A novel energy management strategy to reduce gird dependency using electric vehicles storage in coordination with solar power

2021 ◽  
pp. 1-17
Author(s):  
J.T. Ramalingeswar ◽  
K. Subramanian
Keyword(s):  
Energy Management ◽  
Fuzzy Controller ◽  
Probabilistic Approach ◽  
Economic Benefits ◽  
Solar Pv ◽  
Time Zone ◽  
Energy Management Strategy ◽  
Battery Degradation ◽  
Water Filling Algorithm ◽  
The Impact

The effective coordination of solar photovoltaic (solar PV) with Electrical Vehicles (EV) can substantially improve the micro grid(MG) stability and economic benefits. This paper presents a novel Energy Management System (EMS) that synchronizes EV storage with Solar PV and load variability.
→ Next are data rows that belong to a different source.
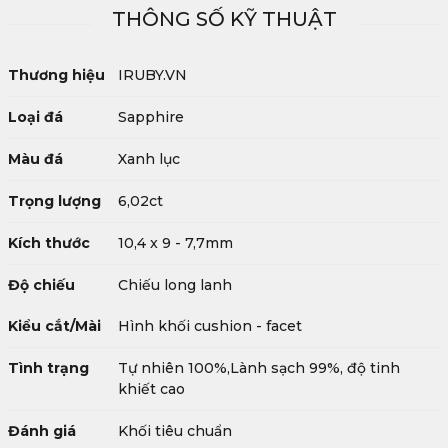
THÔNG SỐ KỸ THUẬT
Thương hiệu
IRUBY.VN
Loại đá
Sapphire
Màu đá
Xanh lục
Trọng lượng
6,02ct
Kích thước
10,4 x 9 - 7,7mm
Độ chiếu
Chiếu long lanh
Kiểu cắt/Mài
Hình khối cushion - facet
Tình trạng
Tự nhiên 100%,Lành sạch 99%, độ tinh
khiết cao
Đánh giá
Khối tiêu chuẩn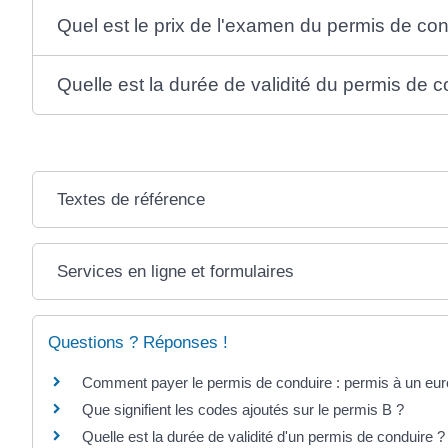
Quel est le prix de l'examen du permis de con
Quelle est la durée de validité du permis de 
Textes de référence
Services en ligne et formulaires
Questions ? Réponses !
Comment payer le permis de conduire : permis à un euro
Que signifient les codes ajoutés sur le permis B ?
Quelle est la durée de validité d'un permis de conduire ?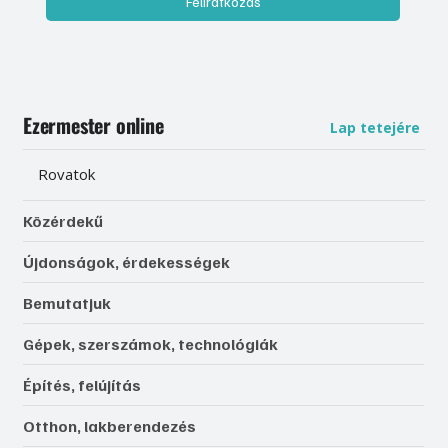
Feliratkozás
Ezermester online
Lap tetejére
Rovatok
Közérdekű
Újdonságok, érdekességek
Bemutatjuk
Gépek, szerszámok, technológiák
Építés, felújítás
Otthon, lakberendezés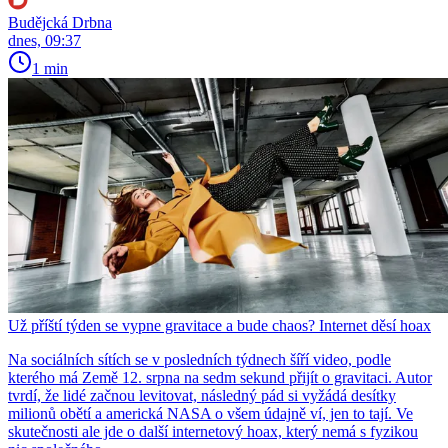
Budějcká Drbna
dnes, 09:37
1 min
Už příští týden se vypne gravitace a bude chaos? Internet děsí hoax
Na sociálních sítích se v posledních týdnech šíří video, podle
kterého má Země 12. srpna na sedm sekund přijít o gravitaci. Autor
tvrdí, že lidé začnou levitovat, následný pád si vyžádá desítky
milionů obětí a americká NASA o všem údajně ví, jen to tají. Ve
skutečnosti ale jde o další internetový hoax, který nemá s fyzikou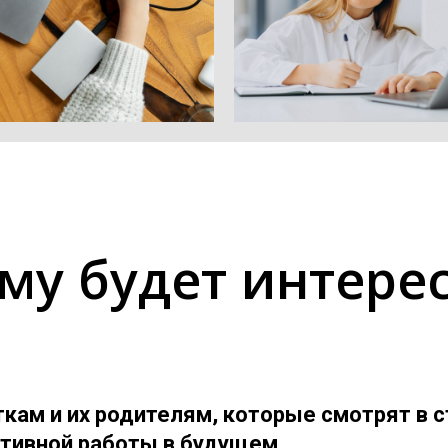
му будет интере
кам и их родителям, которые смотрят в с
тивной работы в будущем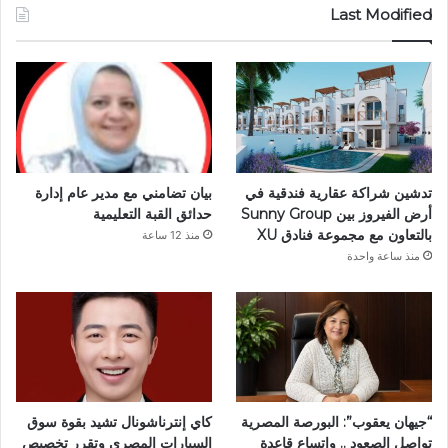
Last Modified
تدشين شراكة عقارية فندقية في
بيان تضامني مع مدير عام إدارة
أرض الفيروز بين Sunny Group
حدائق القبة التعليمية
بالتعاون مع مجموعة فنادق XU
منذ 12 ساعة
منذ ساعة واحدة
“جيهان يعقوب”: البورصة المصرية
كاي إنترناشونال تشيد بقوة سوق
تواصل الصعود .. واتساع قاعدة
السيارات المصري وتقرر تخصيص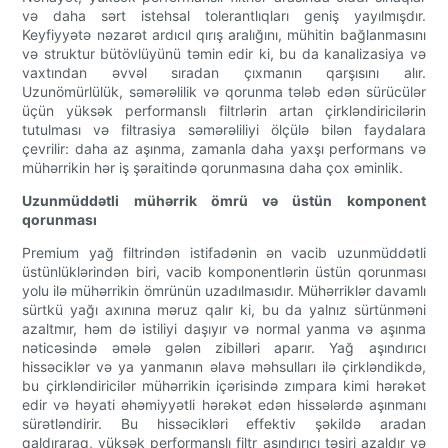
və daha sərt istehsal tolerantlıqları geniş yayılmışdır.
Keyfiyyətə nəzarət ardıcıl qırış aralığını, mühitin bağlanmasını
və struktur bütövlüyünü təmin edir ki, bu da kanalizasiya və
vaxtından əvvəl sıradan çıxmanın qarşısını alır.
Uzunömürlülük, səmərəlilik və qorunma tələb edən sürücülər
üçün yüksək performanslı filtrlərin artan çirkləndiricilərin
tutulması və filtrasiya səmərəliliyi ölçülə bilən faydalara
çevrilir: daha az aşınma, zamanla daha yaxşı performans və
mühərrikin hər iş şəraitində qorunmasına daha çox əminlik.
Uzunmüddətli mühərrik ömrü və üstün komponent
qorunması
Premium yağ filtrindən istifadənin ən vacib uzunmüddətli
üstünlüklərindən biri, vacib komponentlərin üstün qorunması
yolu ilə mühərrikin ömrünün uzadılmasıdır. Mühərriklər davamlı
sürtkü yağı axınına məruz qalır ki, bu da yalnız sürtünməni
azaltmır, həm də istiliyi daşıyır və normal yanma və aşınma
nəticəsində əmələ gələn zibilləri aparır. Yağ aşındırıcı
hissəciklər və ya yanmanın əlavə məhsulları ilə çirkləndikdə,
bu çirkləndiricilər mühərrikin içərisində zımpara kimi hərəkət
edir və həyati əhəmiyyətli hərəkət edən hissələrdə aşınmanı
sürətləndirir. Bu hissəcikləri effektiv şəkildə aradan
qaldıraraq, yüksək performanslı filtr aşındırıcı təsiri azaldır və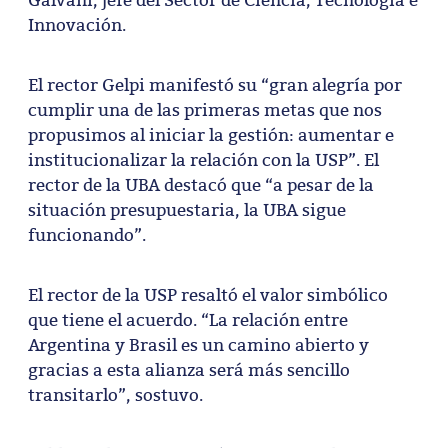
Innovación.
El rector Gelpi manifestó su “gran alegría por
cumplir una de las primeras metas que nos
propusimos al iniciar la gestión: aumentar e
institucionalizar la relación con la USP”. El
rector de la UBA destacó que “a pesar de la
situación presupuestaria, la UBA sigue
funcionando”.
El rector de la USP resaltó el valor simbólico
que tiene el acuerdo. “La relación entre
Argentina y Brasil es un camino abierto y
gracias a esta alianza será más sencillo
transitarlo”, sostuvo.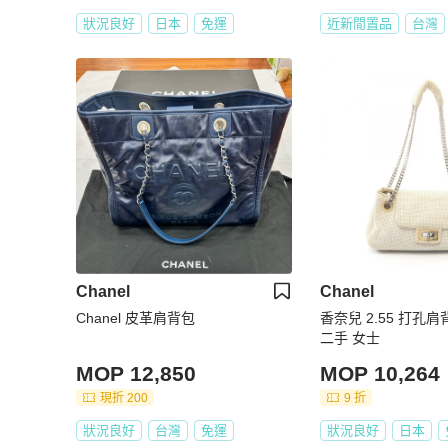
狀況良好
日本
免運
近新閒置品
台灣
Chanel
Chanel
Chanel 皮革肩背包
香奈兒 2.55 打孔
二手 女士
MOP 12,850
MOP 10,264
現折 200
9 折
狀況良好
台灣
免運
狀況良好
日本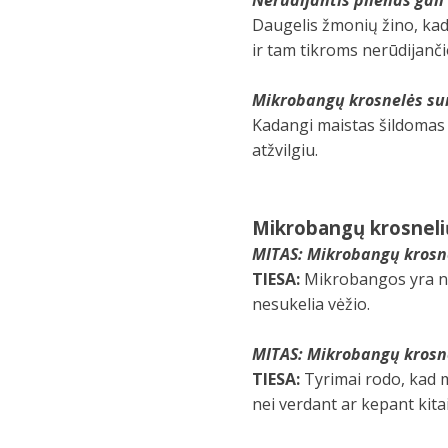
Daugelis žmonių žino, kad m
ir tam tikroms nerūdijanči
Mikrobangų krosnelės sun
Kadangi maistas šildomas 
atžvilgiu.
Mikrobangų krosnelių
MITAS: Mikrobangų krosne
TIESA:
Mikrobangos yra nej
nesukelia vėžio.
MITAS: Mikrobangų krosn
TIESA:
Tyrimai rodo, kad 
nei verdant ar kepant kita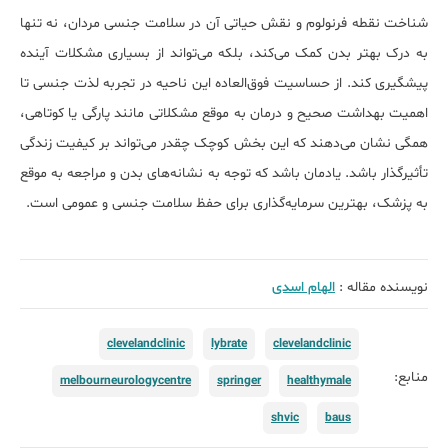
شناخت نقطه فرنولوم و نقش حیاتی آن در سلامت جنسی مردان، نه تنها
به درک بهتر بدن کمک می‌کند، بلکه می‌تواند از بسیاری مشکلات آینده
پیشگیری کند. از حساسیت فوق‌العاده این ناحیه در تجربه لذت جنسی تا
اهمیت بهداشت صحیح و درمان به موقع مشکلاتی مانند پارگی یا کوتاهی،
همگی نشان می‌دهند که این بخش کوچک چقدر می‌تواند بر کیفیت زندگی
تأثیرگذار باشد. یادمان باشد که توجه به نشانه‌های بدن و مراجعه به موقع
به پزشک، بهترین سرمایه‌گذاری برای حفظ سلامت جنسی و عمومی است.
نویسنده مقاله :
الهام اسدی
clevelandclinic
lybrate
clevelandclinic
منابع:
melbourneurologycentre
springer
healthymale
shvic
baus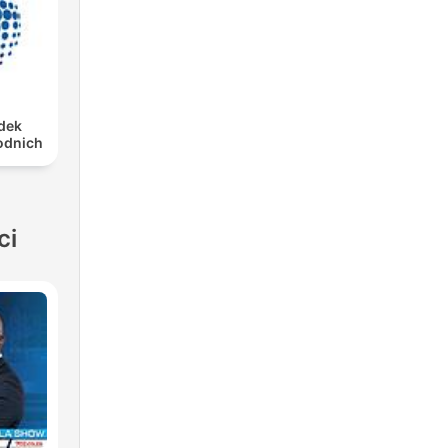
dek
odnich
ci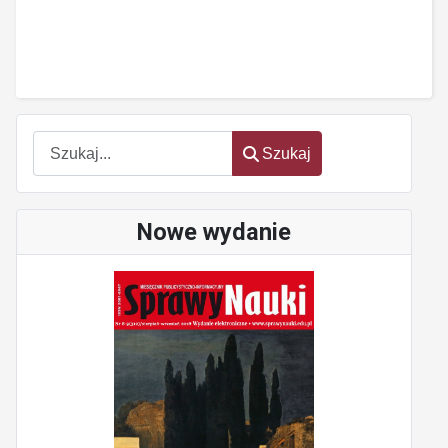
Szukaj
Szukaj
Nowe wydanie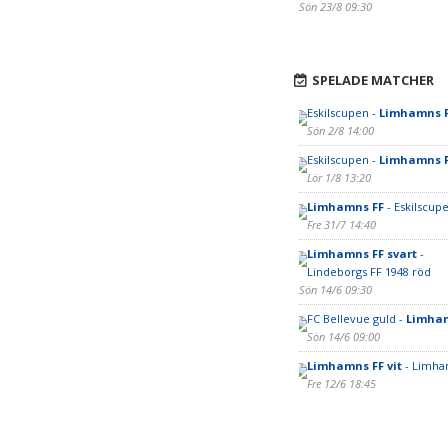
Sön 23/8 09:30
SPELADE MATCHER
Eskilscupen -
Limhamns 
Sön 2/8 14:00
Eskilscupen -
Limhamns 
Lör 1/8 13:20
Limhamns FF
- Eskilscup
Fre 31/7 14:40
Limhamns FF svart
-
Lindeborgs FF 1948 röd
Sön 14/6 09:30
FC Bellevue guld -
Limham
Sön 14/6 09:00
Limhamns FF vit
- Limha
Fre 12/6 18:45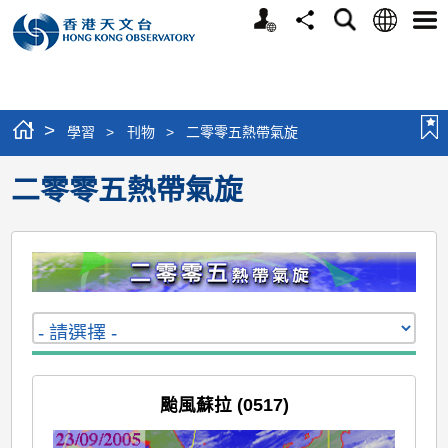
個
語
搜
分
選
人
言
尋
享
單
版
網
站
>
學習
>
刊物
>
二零零五熱帶氣旋
二零零五熱帶氣旋
颱風蘇拉 (0517)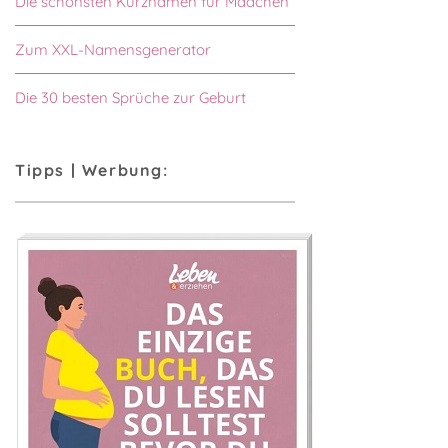
Die schönsten Kurznamen für Mädchen
Zum XXL-Namensgenerator
Die 30 besten Sprüche zur Geburt
Tipps | Werbung:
Reducing grid dependency and energy cost of the MGs are the key objectives of the proposed EMS. A smart EV prioritization based control strategy is developed using fuzzy controller. Probabilistic approach is designed to estimate the EV usage expectancy in the near time zone that helps smart decision on choosing EVs. Minimizing battery degradation and maximizing EV storage exploitation are the key objectives of EV prioritization. On the other hand, Water Filling Algorithm (WFA) is used for Optimal Storage Distribution (OSD) in each zone of energy need for load flattening. The proposed EMS is implemented in a real time on-grid MG scenario and different case studies have been investigated to realize the impact of proposed EMS. A comprehensive cost analysis has been conducted and the efficacy of the proposed EMS is analysed.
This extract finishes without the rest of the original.